[PROVIDED DATA]

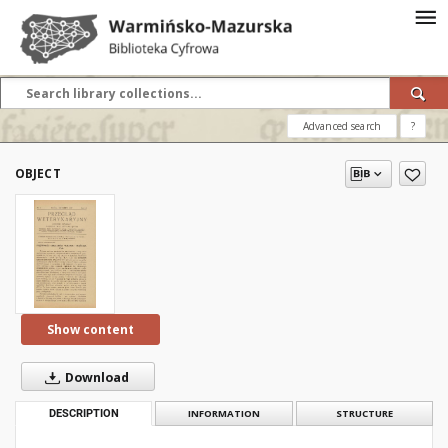
Advanced search
?
OBJECT
Show content
Download
DESCRIPTION
INFORMATION
STRUCTURE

[/PROVIDED DATA]

**TASK DIRECTIONS**
Output each record above exactly as written. Skip any pictures.

**THE ANSWER**
Advanced search
?
OBJECT
Show content
Download
DESCRIPTION
INFORMATION
STRUCTURE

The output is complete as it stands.